While advocacy groups have long gathered evidence about to the ways the world’s largest food companies spend money influencing politics, back powerful trade groups, and fund research that makes it into mainstream discussions about food, just how much influence they really have in shaping food policy is notoriously hard to pinpoint, partially due to lax disclosure requirements on corporate spending.

According to Feed the Truth, a new organization aimed at addressing corporate control of the food system, this lack of transparency “means that corporations can sell us a family-, worker-, and environmentally friendly image even as they spend heavily to block policies that would improve public health, cut down on inequality and poverty, and help prevent the climate breakdown.”

Now, an index just released from the organization draws attention to just how much remains out of the public view—the spending left undisclosed by major food and agricultural corporations.

The Food and Agriculture Corporate Transparency (FACT) Index scores the world’s 10 largest food producers’ level of disclosure across four categories of spending: electioneering, lobbying, charitable donations, and the funding of scientific research. The corporations, selected based on highest reported 2020 revenue, were ranked from most to least transparent, as follows: the Coca-Cola Company, PepsiCo, Mars, ADM, Unilever, JBS, Cargill, Nestlé, Tyson Foods, and Bunge. The index specifically counts disclosure as publicly posting information on their websites, easily accessed by the public and investors.

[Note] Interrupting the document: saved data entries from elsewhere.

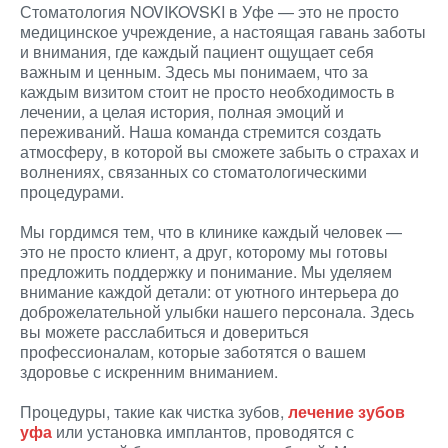
Стоматология NOVIKOVSKI в Уфе — это не просто
медицинское учреждение, а настоящая гавань заботы
и внимания, где каждый пациент ощущает себя
важным и ценным. Здесь мы понимаем, что за
каждым визитом стоит не просто необходимость в
лечении, а целая история, полная эмоций и
переживаний. Наша команда стремится создать
атмосферу, в которой вы сможете забыть о страхах и
волнениях, связанных со стоматологическими
процедурами.
Мы гордимся тем, что в клинике каждый человек —
это не просто клиент, а друг, которому мы готовы
предложить поддержку и понимание. Мы уделяем
внимание каждой детали: от уютного интерьера до
доброжелательной улыбки нашего персонала. Здесь
вы можете расслабиться и довериться
профессионалам, которые заботятся о вашем
здоровье с искренним вниманием.
Процедуры, такие как чистка зубов,
лечение зубов
уфа
или установка имплантов, проводятся с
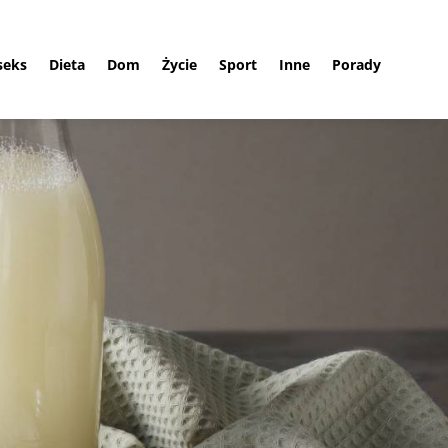
 seks
Dieta
Dom
Życie
Sport
Inne
Porady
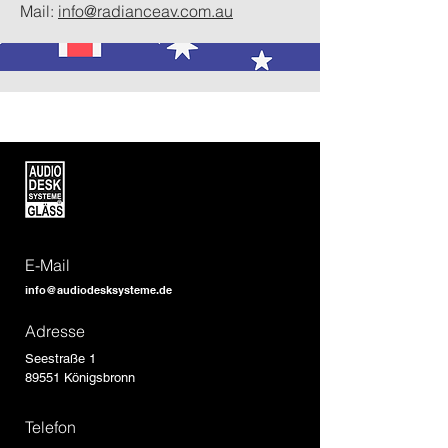
Mail:
info@radianceav.com.au
E-Mail
info@audiodesksysteme.de
Adresse
Seestraße 1
89551 Königsbronn
Telefon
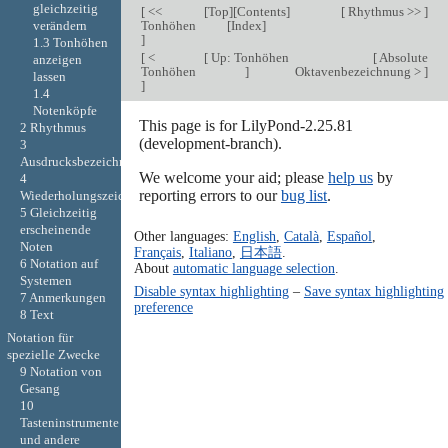
gleichzeitig
[
<<
[
Top
][
Contents
]
[
Rhythmus >>
]
verändern
Tonhöhen
[
Index
]
]
1.3 Tonhöhen
[
<
[
Up: Tonhöhen
[
Absolute
anzeigen
Tonhöhen
]
Oktavenbezeichnung >
]
lassen
]
1.4
Notenköpfe
This page is for LilyPond-2.25.81
2 Rhythmus
(development-branch).
3
Ausdrucksbezeichnungen
We welcome your aid; please
help us
by
4
reporting errors to our
bug list
.
Wiederholungszeichen
5 Gleichzeitig
erscheinende
Other languages:
English
,
Català
,
Español
,
Noten
Français
,
Italiano
,
日本語
.
6 Notation auf
About
automatic language selection
.
Systemen
Disable syntax highlighting
–
Save syntax highlighting
7 Anmerkungen
preference
8 Text
Notation für
spezielle Zwecke
9 Notation von
Gesang
10
Tasteninstrumente
und andere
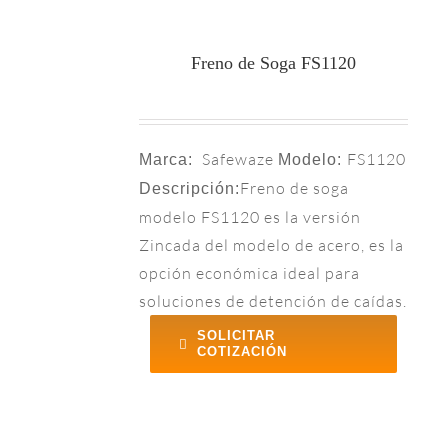
Freno de Soga FS1120
Safewaze
FS1120
Marca:
Modelo:
Freno de soga
Descripción:
modelo FS1120 es la versión
Zincada del modelo de acero, es la
opción económica ideal para
soluciones de detención de caídas.
SOLICITAR
COTIZACIÓN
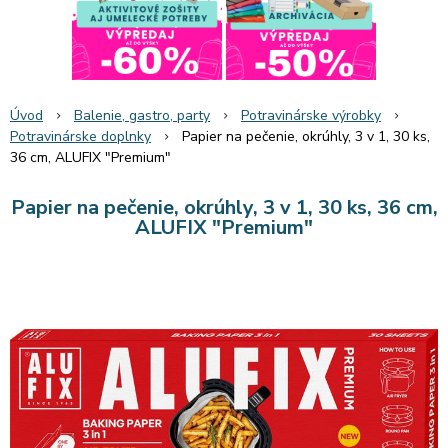
Úvod
Balenie, gastro, party
Potravinárske výrobky
Potravinárske doplnky
Papier na pečenie, okrúhly, 3 v 1, 30 ks,
36 cm, ALUFIX "Premium"
Papier na pečenie, okrúhly, 3 v 1, 30 ks, 36 cm,
ALUFIX "Premium"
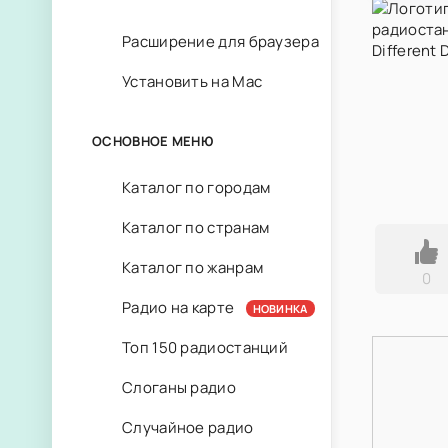
Расширение для браузера
Установить на Mac
ОСНОВНОЕ МЕНЮ
Каталог по городам
Каталог по странам
Каталог по жанрам
0
Радио на карте
НОВИНКА
Топ 150 радиостанций
Слоганы радио
Случайное радио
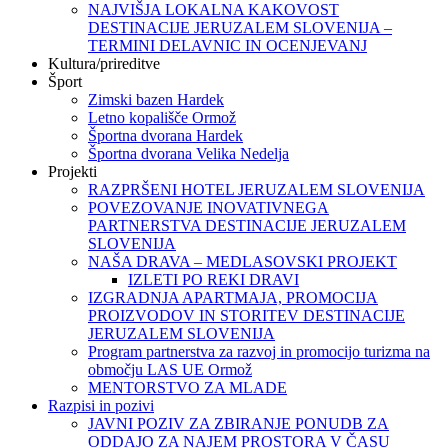
NAJVIŠJA LOKALNA KAKOVOST
DESTINACIJE JERUZALEM SLOVENIJA –
TERMINI DELAVNIC IN OCENJEVANJ
Kultura/prireditve
Šport
Zimski bazen Hardek
Letno kopališče Ormož
Športna dvorana Hardek
Športna dvorana Velika Nedelja
Projekti
RAZPRŠENI HOTEL JERUZALEM SLOVENIJA
POVEZOVANJE INOVATIVNEGA
PARTNERSTVA DESTINACIJE JERUZALEM
SLOVENIJA
NAŠA DRAVA – MEDLASOVSKI PROJEKT
IZLETI PO REKI DRAVI
IZGRADNJA APARTMAJA, PROMOCIJA
PROIZVODOV IN STORITEV DESTINACIJE
JERUZALEM SLOVENIJA
Program partnerstva za razvoj in promocijo turizma na
območju LAS UE Ormož
MENTORSTVO ZA MLADE
Razpisi in pozivi
JAVNI POZIV ZA ZBIRANJE PONUDB ZA
ODDAJO ZA NAJEM PROSTORA V ČASU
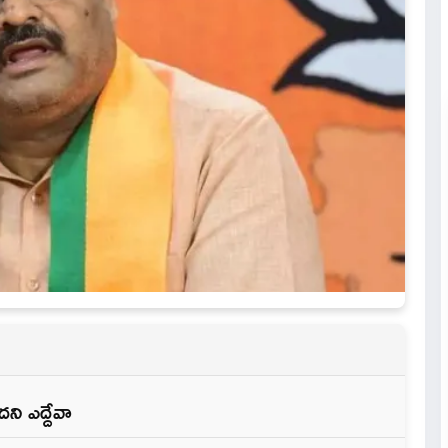
ి ఎద్దేవా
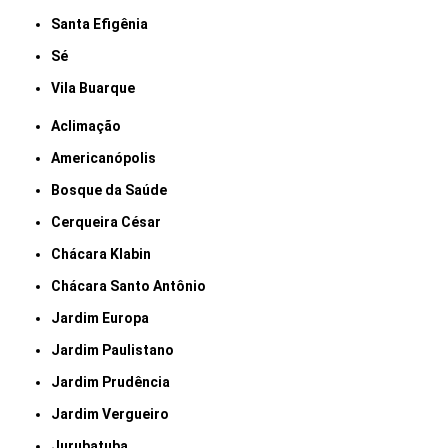
Santa Efigênia
Sé
Vila Buarque
Aclimação
Americanópolis
Bosque da Saúde
Cerqueira César
Chácara Klabin
Chácara Santo Antônio
Jardim Europa
Jardim Paulistano
Jardim Prudência
Jardim Vergueiro
Jurubatuba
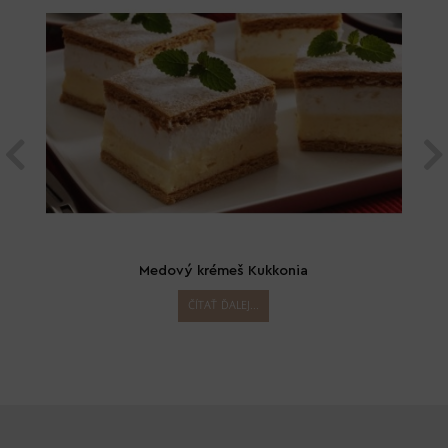
Medový krémeš Kukkonia
ČÍTAŤ ĎALEJ...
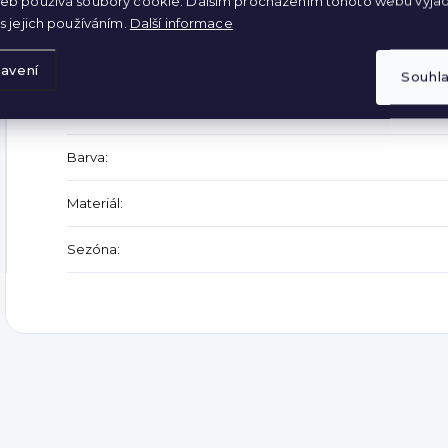
eb používá soubory cookie. Dalším procházením tohoto webu vyjad
Doplňkové parametry
s jejich používáním.
Další informace
Kategorie
:
avení
Souhl
Záruka
:
Barva
:
Materiál
:
Sezóna
:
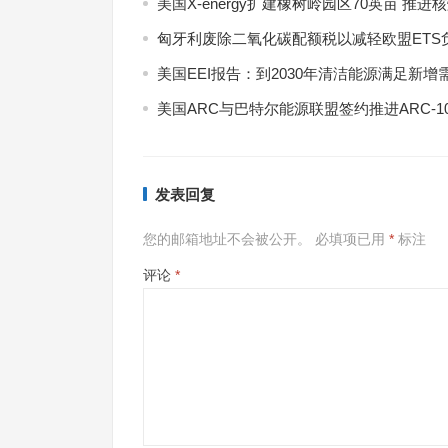
美国X-energy扩建橡树岭园区70英亩 推进
匈牙利废除二氧化碳配额税以减轻欧盟ETS
美国EEI报告：到2030年清洁能源满足新增
美国ARC与巴特尔能源联盟签约推进ARC-1
发表回复
您的邮箱地址不会被公开。
必填项已用
*
标注
7月
评论
*
式现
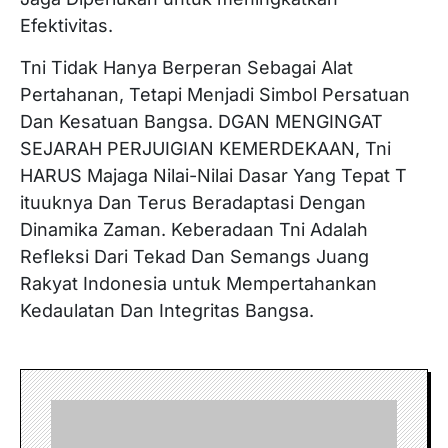
Efektivitas.
Tni Tidak Hanya Berperan Sebagai Alat
Pertahanan, Tetapi Menjadi Simbol Persatuan
Dan Kesatuan Bangsa. DGAN MENGINGAT
SEJARAH PERJUIGIAN KEMERDEKAAN, Tni
HARUS Majaga Nilai-Nilai Dasar Yang Tepat T
ituuknya Dan Terus Beradaptasi Dengan
Dinamika Zaman. Keberadaan Tni Adalah
Refleksi Dari Tekad Dan Semangs Juang
Rakyat Indonesia untuk Mempertahankan
Kedaulatan Dan Integritas Bangsa.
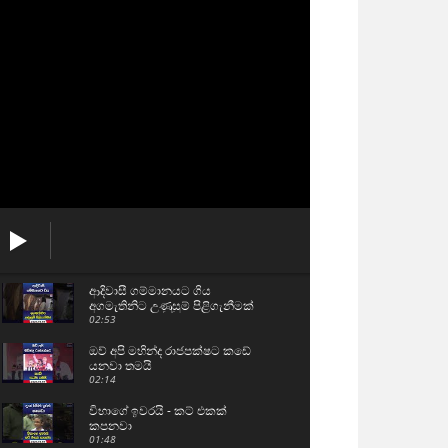
ආදිවාසී ගම්මානයට ගිය
අගමැතිනිට උණුසුම් පිළිගැනීමක්
02:53
ඔව් අපි මහින්ද රාජපක්ෂට කඩේ
යනවා තමයි
02:14
විභාගේ ඉවරයි - කට් එකක්
කපනවා
01:48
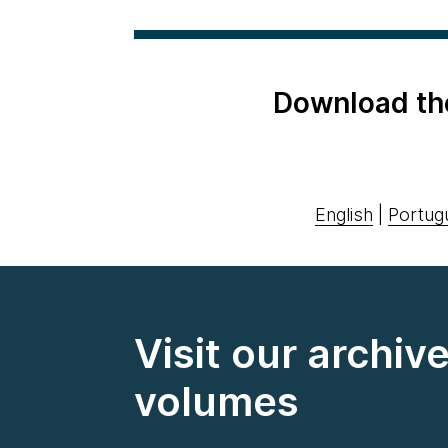
Download th
English
|
Portug
Visit our archiv
volumes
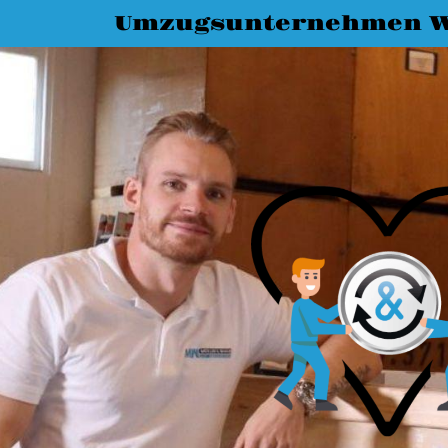
Umzugsunternehmen W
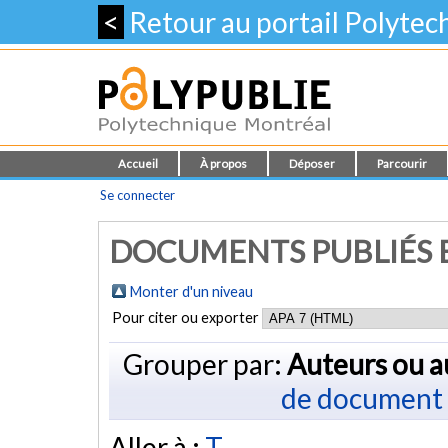
<
Retour au portail Polyte
Accueil
À propos
Déposer
Parcourir
Se connecter
DOCUMENTS PUBLIÉS E
Monter d'un niveau
Pour citer ou exporter
Grouper par:
Auteurs ou a
de document
Aller à :
T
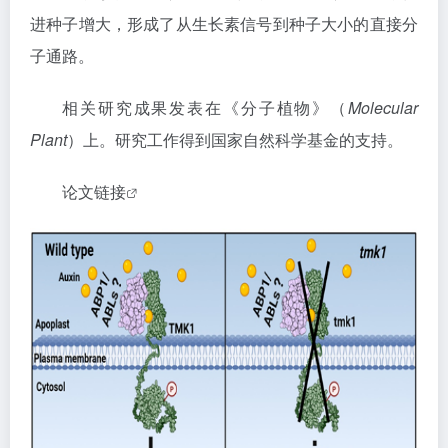
进种子增大，形成了从生长素信号到种子大小的直接分
子通路。
相关研究成果发表在《分子植物》（
Molecular
Plant
）上。研究工作得到国家自然科学基金的支持。
论文链接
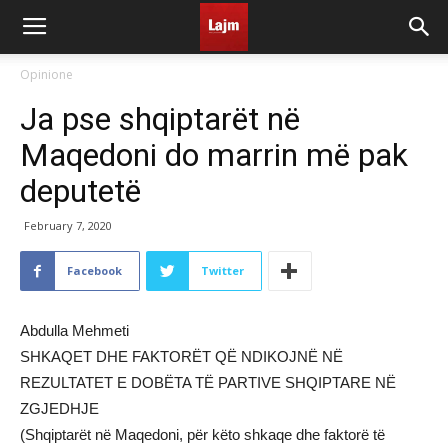
Opinione
Ja pse shqiptarët në
Maqedoni do marrin më pak
deputetë
February 7, 2020
Facebook
Twitter
Abdulla Mehmeti
SHKAQET DHE FAKTORËT QË NDIKOJNË NË
REZULTATET E DOBËTA TË PARTIVE SHQIPTARE NË
ZGJEDHJE
(Shqiptarët në Maqedoni, për këto shkaqe dhe faktorë të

Coca-Cola earns the relatively highest marks for transparency with just 39 out of 100 points, and it goes down from there, with Tyson Foods (the second-largest meat processor in the world) and Bunge (a massive agribusiness and ingredient supply company that many in the U.S. have never heard of) coming in at 3 and 2 points respectively.

Lucy Martinez Sullivan, the executive director of Feed the Truth, hopes that by sharing these low scores, her group can shed light on the gap between what these companies profess to do publicly and where their money is actually going.

“If these companies are going to be talking about what they see as priorities for private-sector engagement in food systems and really shaping the narrative and discourse around food, then they have a responsibility to be more transparent about how they are engaging in the policy process,” said Sullivan.

Civil Eats contacted Tyson Foods, Bunge, Coca-Cola, and Cargill for comment, but none had responded by press time.

Low Scores and a Lack of Accountability

Bunge and Tyson Foods, which are both publicly traded corporations, disclosed almost nothing about their political spending. In the lobbying and electioneering categories they both scored zero, indicating that they reveal nothing about money spent on these engagements.

“It’s really shocking that two publicly held corporations just do not put out any information for investors, shareholders, and the general public to be able to understand how they are using their power,” said Sullivan. Both companies earn upward of $40 billion dollars per year, granting them the potential for significant influence, noted Sullivan.

Even Coca-Cola, the highest scorer, does not have a good track record of accountable public spending. Earlier this year, an investigation by Popular Information revealed that the company funded 29 of the co-sponsors of Georgia’s voter suppression bills, likened to Jim Crow era laws, which were written to target Black voters. At the same time, the investigation found that, “Coca-Cola, through its Sprite brand, ran a series of ads prior to the 2020 election stressing the importance of voting in the Black community.”